Da parte sua, anche in una recente intervista televisiva, il direttore di questo giornale ha sottolineato il grande e aumentato impegno sociale dei cattolici stessi e la disaffezione di tanti tra loro per una classe politica (e per 'case' politiche) verso cui essi non nutrirebbero stima e dalle quali non si sentirebbero rappresentati – cosa, noto, che potrebbe essere provata anche dall’aumento di due punti percentuali di un astensionismo al 73%, per l’Italia dato assai significativo –, mentre Francesco D’Agostino ha sostenuto che sia finito il tempo dell’azione diretta, normativa, dei cattolici in politica, dinanzi al compito, più urgente e rifondativo, di ripensare e radicare valori e visioni del mondo.
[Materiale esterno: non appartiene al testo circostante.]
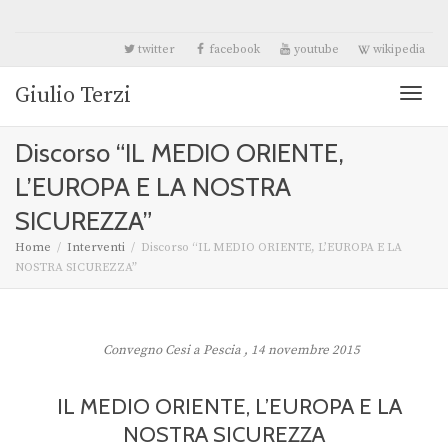
twitter
facebook
youtube
wikipedia
Giulio Terzi
Toggl
Discorso “IL MEDIO ORIENTE,
naviga
L’EUROPA E LA NOSTRA
SICUREZZA”
Home
Interventi
Discorso “IL MEDIO ORIENTE, L’EUROPA E LA
NOSTRA SICUREZZA”
Convegno Cesi a Pescia , 14 novembre 2015
IL MEDIO ORIENTE, L’EUROPA E LA
NOSTRA SICUREZZA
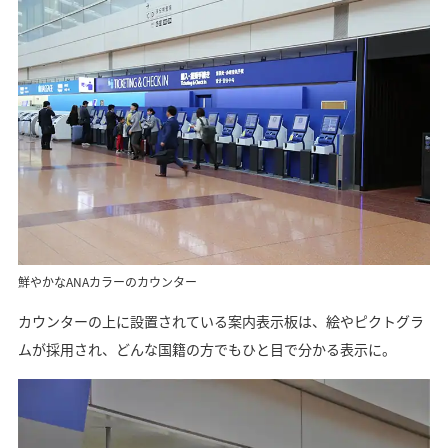
鮮やかなANAカラーのカウンター
カウンターの上に設置されている案内表示板は、絵やピクトグラ
ムが採用され、どんな国籍の方でもひと目で分かる表示に。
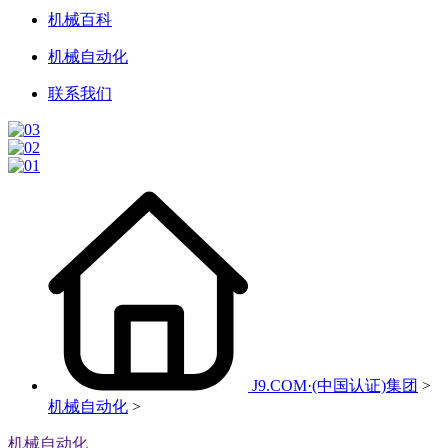
机械百科
机械自动化
联系我们
J9.COM·(中国认证)集团
>
机械自动化
>
机械自动化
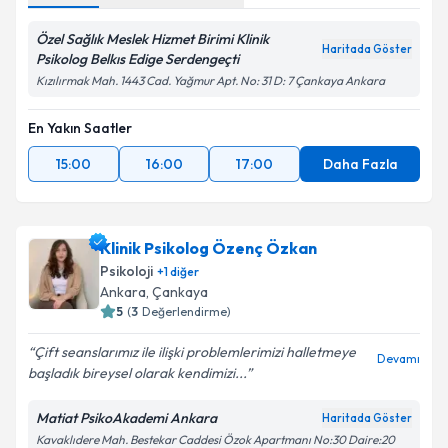
Özel Sağlık Meslek Hizmet Birimi Klinik
Haritada Göster
Psikolog Belkıs Edige Serdengeçti
Kızılırmak Mah. 1443 Cad. Yağmur Apt. No: 31 D: 7 Çankaya Ankara
En Yakın Saatler
15:00
16:00
17:00
Daha Fazla
Klinik Psikolog Özenç Özkan
Psikoloji
+
1
diğer
Ankara
, Çankaya
5
(
3
Değerlendirme)
Çift seanslarımız ile ilişki problemlerimizi halletmeye
Devamı
başladık bireysel olarak kendimizi...
Matiat PsikoAkademi Ankara
Haritada Göster
Kavaklıdere Mah. Bestekar Caddesi Özok Apartmanı No:30 Daire:20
Entrambe le considerazioni toccano il cuore del problema 'cattolici e politica', sottolineando l’una la disaffezione di chi non si sente riconosciuto nelle proprie istanze culturali ed etiche, avvertendo, dunque, di non essere rappresentato politicamente, e l’altra nell’evidenziare la necessità che i cattolici affrontino con vigore, anche in ragione di questo evidente scollamento, un percorso di profondo ripensamento identitario. Il quadro che esce dalle due analisi è, a mio parere, duplice: di spaesamento e lontananza dei cattolici nei confronti del costume dominante in politica, e, contemporaneamente, di offuscamento della propria essenza identitaria.
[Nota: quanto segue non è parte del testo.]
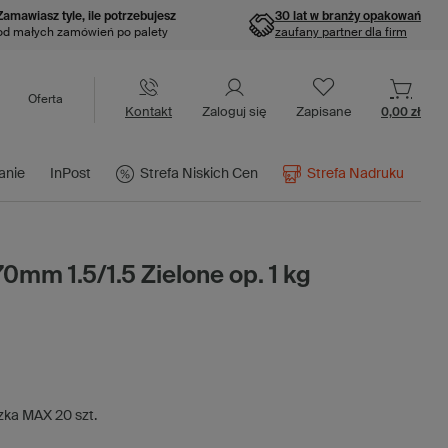
Zamawiasz tyle, ile potrzebujesz
30 lat w branży opakowań
od małych zamówień po palety
zaufany partner dla firm
Oferta
Kontakt
Zaloguj się
Zapisane
0,00 zł
anie
InPost
Strefa Niskich Cen
Strefa Nadruku
0mm 1.5/1.5 Zielone op. 1 kg
zka MAX
20
szt.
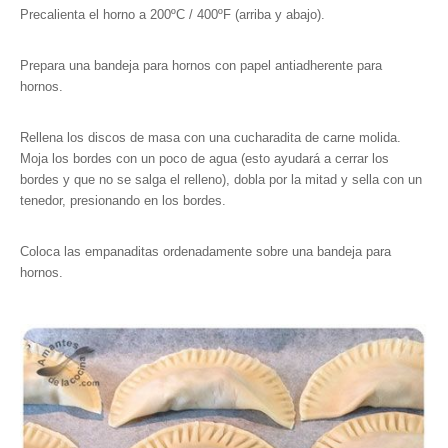
Precalienta el horno a 200ºC / 400ºF (arriba y abajo).
Prepara una bandeja para hornos con papel antiadherente para
hornos.
Rellena los discos de masa con una cucharadita de carne molida.
Moja los bordes con un poco de agua (esto ayudará a cerrar los
bordes y que no se salga el relleno), dobla por la mitad y sella con un
tenedor, presionando en los bordes.
Coloca las empanaditas ordenadamente sobre una bandeja para
hornos.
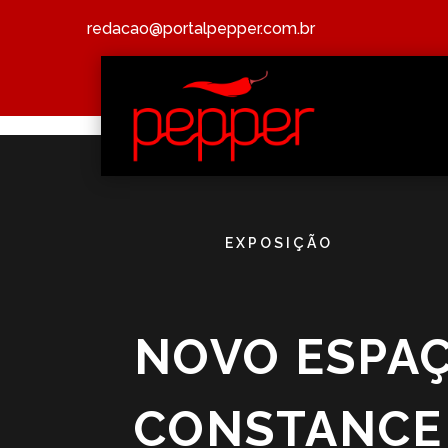
redacao@portalpepper.com.br
EXPOSIÇÃO
NOVO ESPAÇ
CONSTANCE 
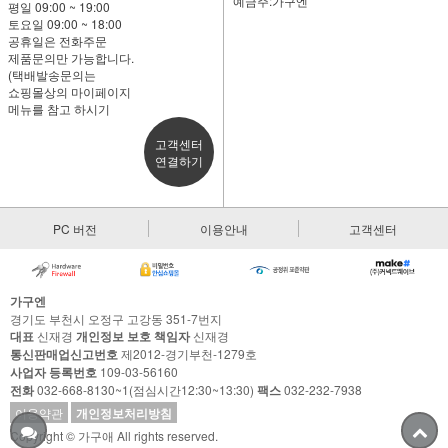
예금주:가구엔
평일 09:00 ~ 19:00
토요일 09:00 ~ 18:00
공휴일은 전화주문
제품문의만 가능합니다.
(택배발송문의는
쇼핑몰상의 마이페이지
메뉴를 참고 하시기
고객센터
연결하기
PC 버전
이용안내
고객센터
가구엔
경기도 부천시 오정구 고강동 351-7번지
대표
신재경
개인정보 보호 책임자
신재경
통신판매업신고번호
제2012-경기부천-1279호
사업자 등록번호
109-03-56160
전화
032-668-8130~1(점심시간12:30~13:30)
팩스
032-232-7938
이용약관
개인정보처리방침
Copyright © 가구애 All rights reserved.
Questa duplice situazione, apparentemente contraddittoria, mi pare richieda un tentativo di approfondimento, se non altro circa l’opportunità dell’uso del termine 'cattolico' e del senso con cui viene impiegato nel discorso politico, quasi esclusivamente in contrapposizione a 'laico'. L’ottica sottostante rivela la natura strumentale con cui abitualmente il termine è usato e implicitamente condiviso nella stessa autopercezione dei cattolici. L’universalità insita in questo uso di 'cattolico', è, infatti, del tutto assente, poiché ci si riferisce, al contrario, a un settore chiaramente delimitato di italiani definito per contrasto e non, come dovrebbe essere, per un’affinità estensibile a tutti.
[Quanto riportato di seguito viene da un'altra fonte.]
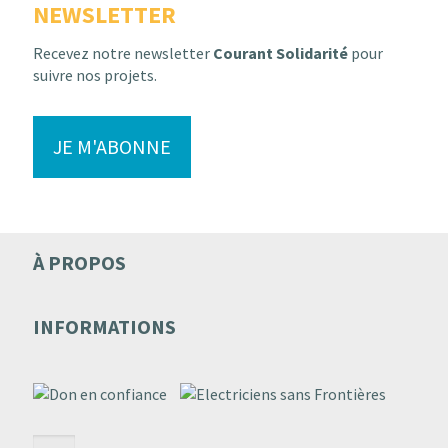
NEWSLETTER
Recevez notre newsletter
Courant Solidarité
pour
suivre nos projets.
JE M'ABONNE
À PROPOS
INFORMATIONS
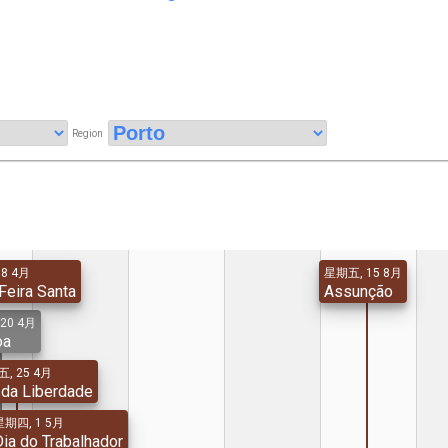
Region
8 4月
星期五, 15 8月
Feira Santa
Assunção
20 4月
oa
, 25 4月
 da Liberdade
星期四, 1 5月
Dia do Trabalhador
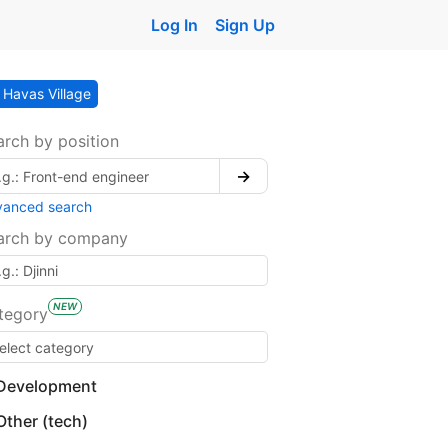
Log In
Sign Up
Havas Village
arch by position
→
vanced search
arch by company
NEW
tegory
Development
Other (tech)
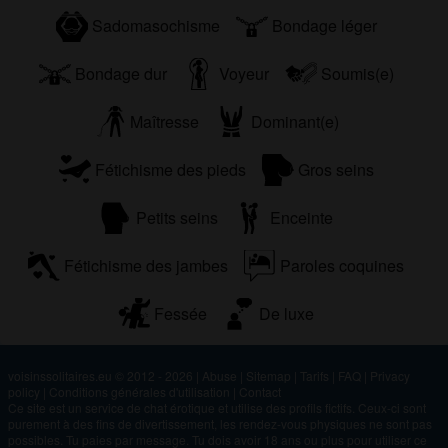
Sadomasochisme
Bondage léger
Bondage dur
Voyeur
Soumis(e)
Maîtresse
Dominant(e)
Fétichisme des pieds
Gros seins
Petits seins
Enceinte
Fétichisme des jambes
Paroles coquines
Fessée
De luxe
voisinssolitaires.eu © 2012 - 2026
|
Abuse
|
Sitemap
|
Tarifs
|
FAQ
|
Privacy
policy
|
Conditions générales d'utilisation
|
Contact
Ce site est un service de chat érotique et utilise des profils fictifs. Ceux-ci sont
purement à des fins de divertissement, les rendez-vous physiques ne sont pas
possibles. Tu paies par message. Tu dois avoir 18 ans ou plus pour utiliser ce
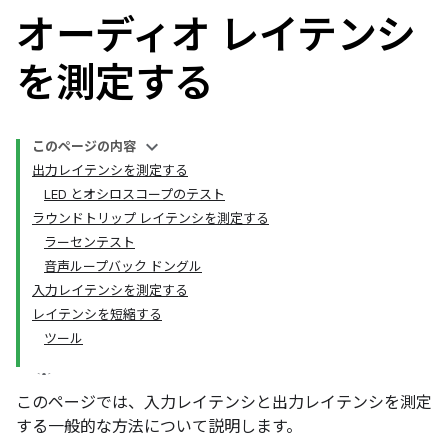
オーディオ レイテンシ
を測定する
このページの内容
出力レイテンシを測定する
LED とオシロスコープのテスト
ラウンドトリップ レイテンシを測定する
ラーセンテスト
音声ループバック ドングル
入力レイテンシを測定する
レイテンシを短縮する
ツール
このページでは、入力レイテンシと出力レイテンシを測定
する一般的な方法について説明します。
Questa distorsione trae certo alcune ragioni dall’impossibilità, per un cristiano, di aderire totalmente a un progetto politico, nei confronti del quale, tuttavia, egli ha la precisa responsabilità di esprimere la propria adesione o contrarietà, sempre consapevole della 'parzialità' di progetti per definizione incapaci di esaurire ed esaudire tutte le prospettive e gli ideali del cristianesimo. Tuttavia, l’inerzia politica, la disattenzione verso la portata sociale di una maggiore o minore giustizia economica e di sviluppo personale e collettivo, l’incapacità colposa nel comprendere gli inevitabili mutamenti epocali di costume – e dunque di relazioni umane destinate a disumanizzarsi – che normative presentate apparentemente per sanare situazioni pietose possono veicolare, sono da leggersi, per i cristiani, come un atteggiamento di chiusura all’interno del proprio orto di interessi privati e di egoistico disinteresse verso la cosa comune.

Come diceva parecchi decenni fa Hans Urs von Balthasar, chiedendosi chi fosse il cristiano, questi è colui che ha Dio davanti a sé e non alle spalle, colui che è cattolico perché consapevole di avere a disposizione un tesoro che non è di sua proprietà, ma a disposizione di tutti e da tutti condivisibile nella sua proposta di senso, nella sua lettura antropologica. L’avere Dio dietro le spalle per dialogare prima con il mondo, non permette alcun vero incontro con i 'laici' perché invece di aprire alla condivisione generosa del tesoro, rivela o un atteggiamento che scambia oro per bronzo fino a perdere la propria eredità, o dà per scontato che questa sia proprietà privata, impossibile da condividere, dunque non cattolica. In questo momento di crisi della presenza pubblica dei 'cattolici' nell’arena politica italiana, sarebbe bene ricordare che l’uso improprio che è stato fatto di simboli cristiani per accaparrarsi consenso e voti sta a significare che ancora si attribuisce loro un ampio potenziale di attrazione e di senso. Ma i cattolici ne avranno dimenticato l’universalità?